Work item: For the word "data", give the number of lines in these entries that contain it, with nothing else.

--- Records supplied Enclosed Below ---

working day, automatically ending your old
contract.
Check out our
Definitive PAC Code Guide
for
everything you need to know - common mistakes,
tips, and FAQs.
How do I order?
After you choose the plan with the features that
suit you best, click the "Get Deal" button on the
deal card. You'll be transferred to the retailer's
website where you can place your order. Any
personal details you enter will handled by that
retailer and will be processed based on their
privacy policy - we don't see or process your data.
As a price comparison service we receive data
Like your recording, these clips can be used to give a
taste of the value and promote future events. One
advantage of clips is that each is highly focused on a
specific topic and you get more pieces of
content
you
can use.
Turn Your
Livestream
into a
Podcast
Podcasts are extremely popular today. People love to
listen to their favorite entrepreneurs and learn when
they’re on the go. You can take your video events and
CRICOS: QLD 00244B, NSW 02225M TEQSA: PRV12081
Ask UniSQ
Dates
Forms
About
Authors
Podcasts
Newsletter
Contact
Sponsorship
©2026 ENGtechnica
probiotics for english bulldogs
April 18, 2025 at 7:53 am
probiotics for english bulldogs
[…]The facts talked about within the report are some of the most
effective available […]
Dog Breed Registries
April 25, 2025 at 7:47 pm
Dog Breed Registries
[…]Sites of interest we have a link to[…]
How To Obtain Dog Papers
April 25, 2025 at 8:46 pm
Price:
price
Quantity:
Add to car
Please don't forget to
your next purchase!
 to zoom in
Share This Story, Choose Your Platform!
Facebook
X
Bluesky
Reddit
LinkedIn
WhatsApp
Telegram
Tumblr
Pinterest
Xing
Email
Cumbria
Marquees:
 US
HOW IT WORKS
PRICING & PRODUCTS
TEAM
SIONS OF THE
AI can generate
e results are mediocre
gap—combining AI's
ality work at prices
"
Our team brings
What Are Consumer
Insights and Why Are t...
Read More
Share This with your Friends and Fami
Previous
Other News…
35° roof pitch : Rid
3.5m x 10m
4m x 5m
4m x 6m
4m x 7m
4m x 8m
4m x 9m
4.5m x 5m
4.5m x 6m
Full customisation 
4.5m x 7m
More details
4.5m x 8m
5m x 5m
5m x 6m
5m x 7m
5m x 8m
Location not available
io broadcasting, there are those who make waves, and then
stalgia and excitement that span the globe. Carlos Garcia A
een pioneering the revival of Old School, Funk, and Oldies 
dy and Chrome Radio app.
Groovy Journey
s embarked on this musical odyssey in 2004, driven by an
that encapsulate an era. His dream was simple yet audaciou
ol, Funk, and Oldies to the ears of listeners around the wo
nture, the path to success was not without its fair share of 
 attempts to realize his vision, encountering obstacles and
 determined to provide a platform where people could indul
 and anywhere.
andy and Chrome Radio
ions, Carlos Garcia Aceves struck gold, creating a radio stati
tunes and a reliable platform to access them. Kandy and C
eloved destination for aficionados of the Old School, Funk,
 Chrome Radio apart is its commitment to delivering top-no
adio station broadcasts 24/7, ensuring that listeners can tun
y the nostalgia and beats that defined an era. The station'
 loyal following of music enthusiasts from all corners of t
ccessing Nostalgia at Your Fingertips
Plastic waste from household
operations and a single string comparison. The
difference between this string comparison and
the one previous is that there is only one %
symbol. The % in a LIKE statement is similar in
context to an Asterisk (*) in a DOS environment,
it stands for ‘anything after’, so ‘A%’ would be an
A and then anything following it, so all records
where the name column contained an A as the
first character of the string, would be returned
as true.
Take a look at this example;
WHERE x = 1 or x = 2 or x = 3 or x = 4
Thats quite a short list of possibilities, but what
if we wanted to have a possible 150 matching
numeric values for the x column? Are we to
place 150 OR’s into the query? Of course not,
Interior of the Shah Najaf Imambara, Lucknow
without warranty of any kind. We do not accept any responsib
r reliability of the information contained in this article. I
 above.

--- End of Enclosed Records supplied ---

Task response: 2